▸ About this exercise: What is needed here is a verbatim copy of the records that follow.

Source data
*** Block opens ***

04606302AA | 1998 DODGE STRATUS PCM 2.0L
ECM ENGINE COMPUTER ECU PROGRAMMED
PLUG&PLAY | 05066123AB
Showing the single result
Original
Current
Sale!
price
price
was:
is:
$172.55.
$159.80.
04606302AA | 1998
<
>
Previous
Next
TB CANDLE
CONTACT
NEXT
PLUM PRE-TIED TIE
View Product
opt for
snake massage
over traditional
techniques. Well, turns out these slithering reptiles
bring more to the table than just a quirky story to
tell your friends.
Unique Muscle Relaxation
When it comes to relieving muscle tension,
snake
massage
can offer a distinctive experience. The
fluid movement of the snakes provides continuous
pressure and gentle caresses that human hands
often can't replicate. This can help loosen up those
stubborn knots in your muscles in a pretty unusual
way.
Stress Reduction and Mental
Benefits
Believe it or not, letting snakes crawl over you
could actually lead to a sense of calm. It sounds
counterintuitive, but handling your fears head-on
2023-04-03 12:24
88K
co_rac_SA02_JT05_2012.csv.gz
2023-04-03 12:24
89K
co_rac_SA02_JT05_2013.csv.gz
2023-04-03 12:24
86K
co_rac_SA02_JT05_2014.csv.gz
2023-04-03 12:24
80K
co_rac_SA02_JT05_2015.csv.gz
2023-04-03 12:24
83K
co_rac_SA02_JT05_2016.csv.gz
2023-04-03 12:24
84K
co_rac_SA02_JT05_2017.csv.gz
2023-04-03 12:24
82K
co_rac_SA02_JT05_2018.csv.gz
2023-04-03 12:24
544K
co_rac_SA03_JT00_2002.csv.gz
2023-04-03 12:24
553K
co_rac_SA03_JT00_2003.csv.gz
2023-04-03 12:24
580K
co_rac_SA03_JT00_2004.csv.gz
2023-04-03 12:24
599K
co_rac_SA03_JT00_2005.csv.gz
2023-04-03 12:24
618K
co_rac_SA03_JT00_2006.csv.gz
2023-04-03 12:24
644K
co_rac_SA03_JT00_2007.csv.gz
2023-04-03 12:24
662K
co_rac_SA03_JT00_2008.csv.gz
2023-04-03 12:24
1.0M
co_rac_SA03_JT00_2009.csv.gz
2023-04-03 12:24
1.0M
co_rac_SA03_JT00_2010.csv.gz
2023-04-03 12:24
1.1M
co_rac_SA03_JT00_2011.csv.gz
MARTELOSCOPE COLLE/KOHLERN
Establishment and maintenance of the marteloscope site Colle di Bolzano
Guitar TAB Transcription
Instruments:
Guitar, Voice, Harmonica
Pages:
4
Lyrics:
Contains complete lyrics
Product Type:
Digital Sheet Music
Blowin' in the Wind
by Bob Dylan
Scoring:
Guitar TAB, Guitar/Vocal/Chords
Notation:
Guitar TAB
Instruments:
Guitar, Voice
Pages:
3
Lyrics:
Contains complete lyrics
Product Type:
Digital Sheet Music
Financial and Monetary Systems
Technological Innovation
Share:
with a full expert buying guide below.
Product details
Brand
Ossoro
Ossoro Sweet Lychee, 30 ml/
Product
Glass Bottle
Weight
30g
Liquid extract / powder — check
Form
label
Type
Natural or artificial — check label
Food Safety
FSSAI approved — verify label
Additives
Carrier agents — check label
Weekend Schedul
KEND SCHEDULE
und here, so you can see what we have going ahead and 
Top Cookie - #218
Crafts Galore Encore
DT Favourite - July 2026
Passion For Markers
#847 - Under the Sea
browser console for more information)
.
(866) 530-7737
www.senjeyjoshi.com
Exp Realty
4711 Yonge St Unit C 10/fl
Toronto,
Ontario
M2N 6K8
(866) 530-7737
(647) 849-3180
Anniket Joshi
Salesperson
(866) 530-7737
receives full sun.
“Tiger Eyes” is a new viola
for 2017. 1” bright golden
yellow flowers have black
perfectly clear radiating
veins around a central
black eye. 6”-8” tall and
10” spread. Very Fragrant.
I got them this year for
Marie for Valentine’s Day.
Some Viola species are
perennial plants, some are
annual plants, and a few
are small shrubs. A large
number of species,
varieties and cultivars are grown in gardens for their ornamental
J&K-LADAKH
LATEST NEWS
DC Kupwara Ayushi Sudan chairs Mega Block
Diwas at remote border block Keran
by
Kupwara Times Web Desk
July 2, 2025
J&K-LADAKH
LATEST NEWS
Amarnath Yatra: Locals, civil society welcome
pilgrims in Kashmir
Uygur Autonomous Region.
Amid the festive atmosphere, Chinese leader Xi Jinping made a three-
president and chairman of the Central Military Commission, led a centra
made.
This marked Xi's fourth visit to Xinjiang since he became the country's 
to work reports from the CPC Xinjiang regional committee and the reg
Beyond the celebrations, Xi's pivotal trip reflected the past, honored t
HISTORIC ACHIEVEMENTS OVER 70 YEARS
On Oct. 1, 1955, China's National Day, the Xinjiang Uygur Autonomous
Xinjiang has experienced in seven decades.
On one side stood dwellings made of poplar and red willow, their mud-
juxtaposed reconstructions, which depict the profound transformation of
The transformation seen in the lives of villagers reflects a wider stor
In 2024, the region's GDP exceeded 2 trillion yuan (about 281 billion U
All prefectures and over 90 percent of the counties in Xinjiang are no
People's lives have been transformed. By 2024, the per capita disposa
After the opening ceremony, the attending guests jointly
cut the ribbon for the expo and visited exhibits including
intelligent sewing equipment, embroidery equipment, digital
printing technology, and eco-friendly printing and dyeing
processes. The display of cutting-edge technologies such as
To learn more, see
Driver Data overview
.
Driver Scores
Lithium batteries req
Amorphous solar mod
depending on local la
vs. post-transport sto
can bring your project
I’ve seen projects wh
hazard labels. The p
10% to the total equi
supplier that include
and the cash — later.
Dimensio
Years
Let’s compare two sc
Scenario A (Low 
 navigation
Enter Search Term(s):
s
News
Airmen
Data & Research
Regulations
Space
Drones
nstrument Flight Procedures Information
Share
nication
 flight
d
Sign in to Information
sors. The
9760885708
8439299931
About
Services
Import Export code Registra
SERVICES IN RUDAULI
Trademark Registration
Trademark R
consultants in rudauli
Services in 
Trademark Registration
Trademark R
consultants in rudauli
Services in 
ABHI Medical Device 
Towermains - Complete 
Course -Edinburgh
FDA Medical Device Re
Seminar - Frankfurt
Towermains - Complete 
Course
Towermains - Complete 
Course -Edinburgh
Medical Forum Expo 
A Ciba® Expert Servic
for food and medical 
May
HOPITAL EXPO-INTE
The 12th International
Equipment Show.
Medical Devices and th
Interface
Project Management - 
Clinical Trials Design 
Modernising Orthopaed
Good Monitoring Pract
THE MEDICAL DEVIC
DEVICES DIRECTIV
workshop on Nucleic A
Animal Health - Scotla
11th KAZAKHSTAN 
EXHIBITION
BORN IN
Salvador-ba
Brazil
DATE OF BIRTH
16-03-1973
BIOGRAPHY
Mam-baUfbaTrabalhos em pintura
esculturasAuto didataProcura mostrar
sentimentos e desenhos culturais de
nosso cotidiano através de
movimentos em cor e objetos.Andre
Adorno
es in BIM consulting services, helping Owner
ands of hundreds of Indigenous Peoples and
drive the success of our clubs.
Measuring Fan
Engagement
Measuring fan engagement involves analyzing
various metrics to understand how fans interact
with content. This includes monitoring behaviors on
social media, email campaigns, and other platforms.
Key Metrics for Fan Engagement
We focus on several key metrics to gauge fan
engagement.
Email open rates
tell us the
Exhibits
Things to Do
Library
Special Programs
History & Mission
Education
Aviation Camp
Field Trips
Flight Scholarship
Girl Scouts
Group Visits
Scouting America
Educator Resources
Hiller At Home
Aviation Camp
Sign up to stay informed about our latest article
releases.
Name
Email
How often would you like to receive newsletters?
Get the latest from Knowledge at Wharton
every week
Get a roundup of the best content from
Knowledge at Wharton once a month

*** Block closes ***

▸ Task result:
04606302AA | 1998 DODGE STRATUS PCM 2.0L
ECM ENGINE COMPUTER ECU PROGRAMMED
PLUG&PLAY | 05066123AB
Showing the single result
Original
Current
Sale!
price
price
was:
is:
$172.55.
$159.80.
04606302AA | 1998
<
>
Previous
Next
TB CANDLE
CONTACT
NEXT
PLUM PRE-TIED TIE
View Product
opt for
snake massage
over traditional
techniques. Well, turns out these slithering reptiles
bring more to the table than just a quirky story to
tell your friends.
Unique Muscle Relaxation
When it comes to relieving muscle tension,
snake
massage
can offer a distinctive experience. The
fluid movement of the snakes provides continuous
pressure and gentle caresses that human hands
often can't replicate. This can help loosen up those
stubborn knots in your muscles in a pretty unusual
way.
Stress Reduction and Mental
Benefits
Believe it or not, letting snakes crawl over you
could actually lead to a sense of calm. It sounds
counterintuitive, but handling your fears head-on
2023-04-03 12:24
88K
co_rac_SA02_JT05_2012.csv.gz
2023-04-03 12:24
89K
co_rac_SA02_JT05_2013.csv.gz
2023-04-03 12:24
86K
co_rac_SA02_JT05_2014.csv.gz
2023-04-03 12:24
80K
co_rac_SA02_JT05_2015.csv.gz
2023-04-03 12:24
83K
co_rac_SA02_JT05_2016.csv.gz
2023-04-03 12:24
84K
co_rac_SA02_JT05_2017.csv.gz
2023-04-03 12:24
82K
co_rac_SA02_JT05_2018.csv.gz
2023-04-03 12:24
544K
co_rac_SA03_JT00_2002.csv.gz
2023-04-03 12:24
553K
co_rac_SA03_JT00_2003.csv.gz
2023-04-03 12:24
580K
co_rac_SA03_JT00_2004.csv.gz
2023-04-03 12:24
599K
co_rac_SA03_JT00_2005.csv.gz
2023-04-03 12:24
618K
co_rac_SA03_JT00_2006.csv.gz
2023-04-03 12:24
644K
co_rac_SA03_JT00_2007.csv.gz
2023-04-03 12:24
662K
co_rac_SA03_JT00_2008.csv.gz
2023-04-03 12:24
1.0M
co_rac_SA03_JT00_2009.csv.gz
2023-04-03 12:24
1.0M
co_rac_SA03_JT00_2010.csv.gz
2023-04-03 12:24
1.1M
co_rac_SA03_JT00_2011.csv.gz
MARTELOSCOPE COLLE/KOHLERN
Establishment and maintenance of the marteloscope site Colle di Bolzano
Guitar TAB Transcription
Instruments:
Guitar, Voice, Harmonica
Pages:
4
Lyrics:
Contains complete lyrics
Product Type:
Digital Sheet Music
Blowin' in the Wind
by Bob Dylan
Scoring:
Guitar TAB, Guitar/Vocal/Chords
Notation:
Guitar TAB
Instruments:
Guitar, Voice
Pages:
3
Lyrics:
Contains complete lyrics
Product Type:
Digital Sheet Music
Financial and Monetary Systems
Technological Innovation
Share:
with a full expert buying guide below.
Product details
Brand
Ossoro
Ossoro Sweet Lychee, 30 ml/
Product
Glass Bottle
Weight
30g
Liquid extract / powder — check
Form
label
Type
Natural or artificial — check label
Food Safety
FSSAI approved — verify label
Additives
Carrier agents — check label
Weekend Schedul
KEND SCHEDULE
und here, so you can see what we have going ahead and 
Top Cookie - #218
Crafts Galore Encore
DT Favourite - July 2026
Passion For Markers
#847 - Under the Sea
browser console for more information)
.
(866) 530-7737
www.senjeyjoshi.com
Exp Realty
4711 Yonge St Unit C 10/fl
Toronto,
Ontario
M2N 6K8
(866) 530-7737
(647) 849-3180
Anniket Joshi
Salesperson
(866) 530-7737
receives full sun.
“Tiger Eyes” is a new viola
for 2017. 1” bright golden
yellow flowers have black
perfectly clear radiating
veins around a central
black eye. 6”-8” tall and
10” spread. Very Fragrant.
I got them this year for
Marie for Valentine’s Day.
Some Viola species are
perennial plants, some are
annual plants, and a few
are small shrubs. A large
number of species,
varieties and cultivars are grown in gardens for their ornamental
J&K-LADAKH
LATEST NEWS
DC Kupwara Ayushi Sudan chairs Mega Block
Diwas at remote border block Keran
by
Kupwara Times Web Desk
July 2, 2025
J&K-LADAKH
LATEST NEWS
Amarnath Yatra: Locals, civil society welcome
pilgrims in Kashmir
Uygur Autonomous Region.
Amid the festive atmosphere, Chinese leader Xi Jinping made a three-
president and chairman of the Central Military Commission, led a centra
made.
This marked Xi's fourth visit to Xinjiang since he became the country's 
to work reports from the CPC Xinjiang regional committee and the reg
Beyond the celebrations, Xi's pivotal trip reflected the past, honored t
HISTORIC ACHIEVEMENTS OVER 70 YEARS
On Oct. 1, 1955, China's National Day, the Xinjiang Uygur Autonomous
Xinjiang has experienced in seven decades.
On one side stood dwellings made of poplar and red willow, their mud-
juxtaposed reconstructions, which depict the profound transformation of
The transformation seen in the lives of villagers reflects a wider stor
In 2024, the region's GDP exceeded 2 trillion yuan (about 281 billion U
All prefectures and over 90 percent of the counties in Xinjiang are no
People's lives have been transformed. By 2024, the per capita disposa
After the opening ceremony, the attending guests jointly
cut the ribbon for the expo and visited exhibits including
intelligent sewing equipment, embroidery equipment, digital
printing technology, and eco-friendly printing and dyeing
processes. The display of cutting-edge technologies such as
To learn more, see
Driver Data overview
.
Driver Scores
Lithium batteries req
Amorphous solar mod
depending on local la
vs. post-transport sto
can bring your project
I’ve seen projects wh
hazard labels. The p
10% to the total equi
supplier that include
and the cash — later.
Dimensio
Years
Let’s compare two sc
Scenario A (Low 
 navigation
Enter Search Term(s):
s
News
Airmen
Data & Research
Regulations
Space
Drones
nstrument Flight Procedures Information
Share
nication
 flight
d
Sign in to Information
sors. The
9760885708
8439299931
About
Services
Import Export code Registra
SERVICES IN RUDAULI
Trademark Registration
Trademark R
consultants in rudauli
Services in 
Trademark Registration
Trademark R
consultants in rudauli
Services in 
ABHI Medical Device 
Towermains - Complete 
Course -Edinburgh
FDA Medical Device Re
Seminar - Frankfurt
Towermains - Complete 
Course
Towermains - Complete 
Course -Edinburgh
Medical Forum Expo 
A Ciba® Expert Servic
for food and medical 
May
HOPITAL EXPO-INTE
The 12th International
Equipment Show.
Medical Devices and th
Interface
Project Management - 
Clinical Trials Design 
Modernising Orthopaed
Good Monitoring Pract
THE MEDICAL DEVIC
DEVICES DIRECTIV
workshop on Nucleic A
Animal Health - Scotla
11th KAZAKHSTAN 
EXHIBITION
BORN IN
Salvador-ba
Brazil
DATE OF BIRTH
16-03-1973
BIOGRAPHY
Mam-baUfbaTrabalhos em pintura
esculturasAuto didataProcura mostrar
sentimentos e desenhos culturais de
nosso cotidiano através de
movimentos em cor e objetos.Andre
Adorno
es in BIM consulting services, helping Owner
ands of hundreds of Indigenous Peoples and
drive the success of our clubs.
Measuring Fan
Engagement
Measuring fan engagement involves analyzing
various metrics to understand how fans interact
with content. This includes monitoring behaviors on
social media, email campaigns, and other platforms.
Key Metrics for Fan Engagement
We focus on several key metrics to gauge fan
engagement.
Email open rates
tell us the
Exhibits
Things to Do
Library
Special Programs
History & Mission
Education
Aviation Camp
Field Trips
Flight Scholarship
Girl Scouts
Group Visits
Scouting America
Educator Resources
Hiller At Home
Aviation Camp
Sign up to stay informed about our latest article
releases.
Name
Email
How often would you like to receive newsletters?
Get the latest from Knowledge at Wharton
every week
Get a roundup of the best content from
Knowledge at Wharton once a month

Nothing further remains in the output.